Widespread application of the discovery is obvious, so when Abel-Santos took his idea to UNLV’s Lee Business School, it was easy for a group of grad students to come up with a scheme for commercializing CamSA. Their business plan, which won second place in the 2013 Southern Nevada Business Competition (a precursor to the Governor’s Cup), called for setting up a company here in Las Vegas, but Abel-Santos said he couldn’t get it to work.

“The problem was lack of research infrastructure,” he says, referring to a scarcity in the type of lab space required for the trials that the drug will have to go through before hitting the market.

Undeterred, the UNLV team partnered with Spordiff Therapeutics, a Boston-based startup cofounded by a pharmaceutical investor and a couple of scientists doing work similar to Abel-Santos and Howerton’s. Spordiff will carry out laboratory testing and clinical trials while the UNLV team keeps tinkering with the compound. The university holds the patent, and Spordiff will lease an option for it; Abel-Santos maintains claim to the original compound, but any new compounds will be the property of the pharma company. The university will get royalties on any eventual sales, with the inventors taking a cut.

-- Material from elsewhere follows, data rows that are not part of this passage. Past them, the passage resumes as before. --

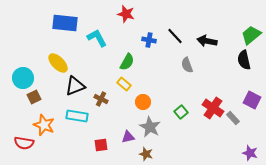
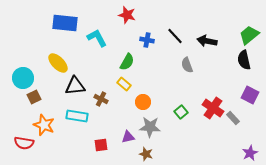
red star: moved 1 px right, 1 px down
green trapezoid: moved 2 px left
blue cross: moved 2 px left
black triangle: rotated 15 degrees clockwise
purple square: moved 2 px left, 5 px up
gray star: rotated 25 degrees counterclockwise
purple star: rotated 28 degrees clockwise
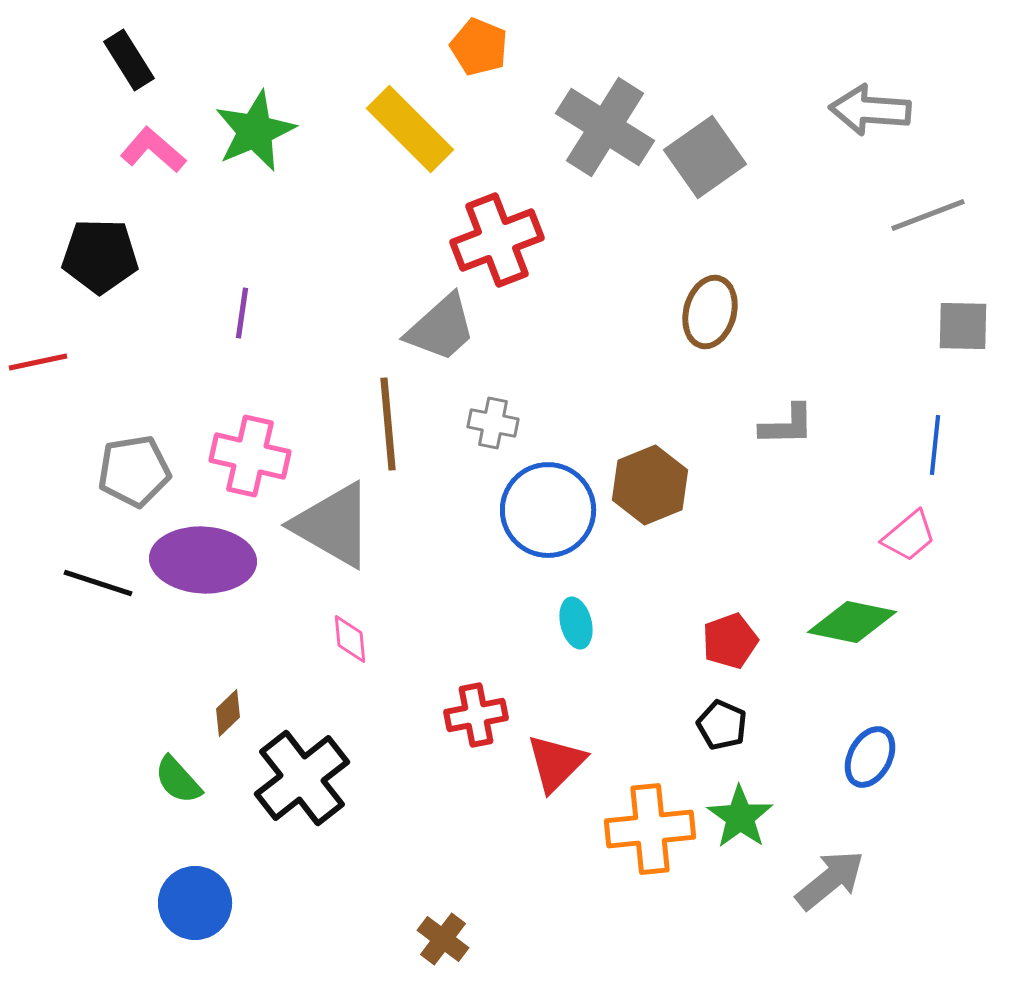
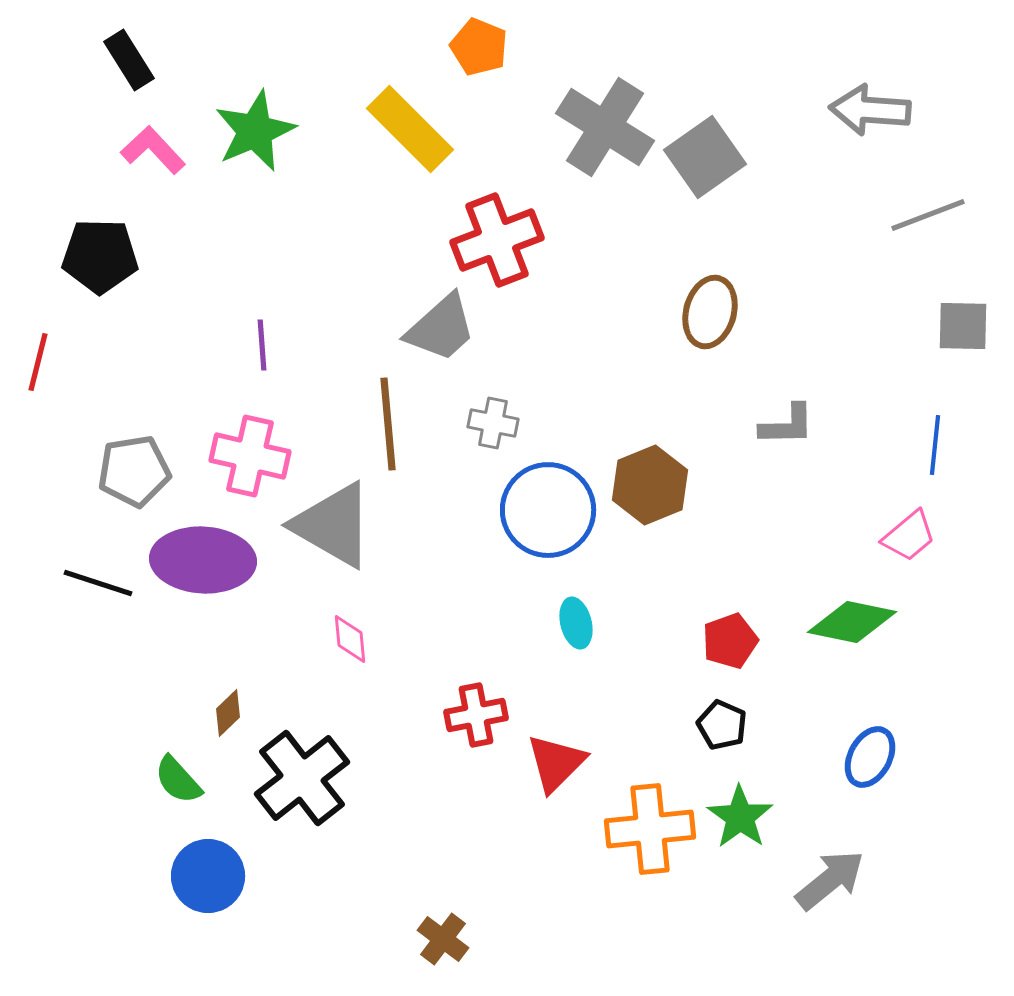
pink L-shape at (153, 150): rotated 6 degrees clockwise
purple line at (242, 313): moved 20 px right, 32 px down; rotated 12 degrees counterclockwise
red line at (38, 362): rotated 64 degrees counterclockwise
blue circle at (195, 903): moved 13 px right, 27 px up
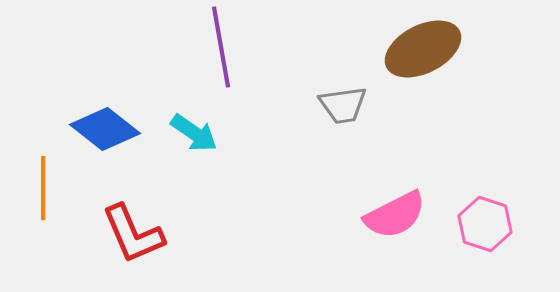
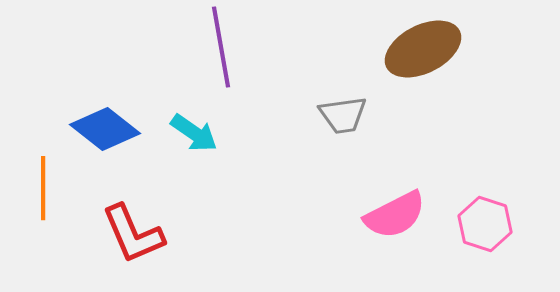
gray trapezoid: moved 10 px down
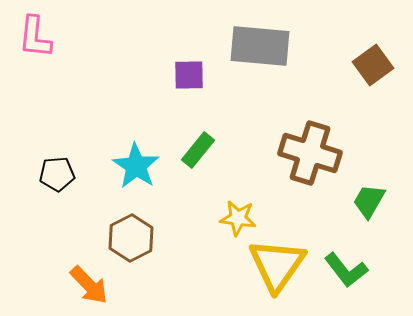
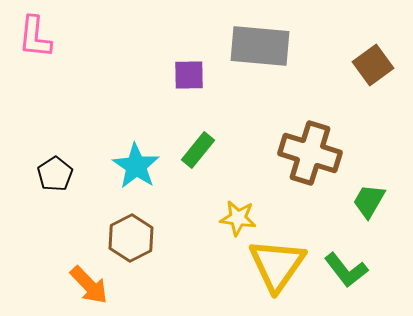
black pentagon: moved 2 px left; rotated 28 degrees counterclockwise
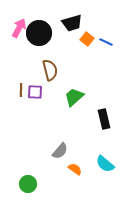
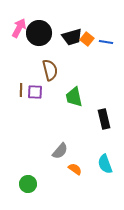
black trapezoid: moved 14 px down
blue line: rotated 16 degrees counterclockwise
green trapezoid: rotated 60 degrees counterclockwise
cyan semicircle: rotated 30 degrees clockwise
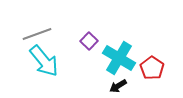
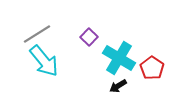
gray line: rotated 12 degrees counterclockwise
purple square: moved 4 px up
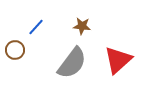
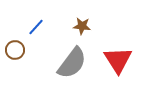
red triangle: rotated 20 degrees counterclockwise
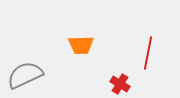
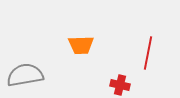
gray semicircle: rotated 15 degrees clockwise
red cross: moved 1 px down; rotated 18 degrees counterclockwise
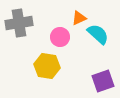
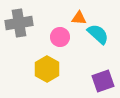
orange triangle: rotated 28 degrees clockwise
yellow hexagon: moved 3 px down; rotated 20 degrees clockwise
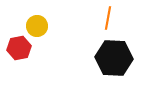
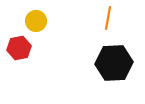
yellow circle: moved 1 px left, 5 px up
black hexagon: moved 5 px down; rotated 6 degrees counterclockwise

Abel-Santos and Howerton are already moving on. She has accepted a position as associate professor of chemistry at Nevada State College. He and his students are working with several new bacteria in the lab, incorporating collaborations with other scientists across the country. One of their papers has appeared in two scientific publications, and Abel-Santos been invited to present his work in London, Lisbon and Chicago.

Despite having hit the big-time, neither plans to leave Las Vegas. Family ties, a love of the outdoors and the city’s unique combination of big-city attractions and small-town accessibility keep them happy here.

“I like the people here,” Abel-Santos says. “I like the fact that it’s a new university. There’s a lot of things that we can do to move it forward. So, it’s a more exciting environment than a set, older university.”

Even if it could use a bigger, better lab.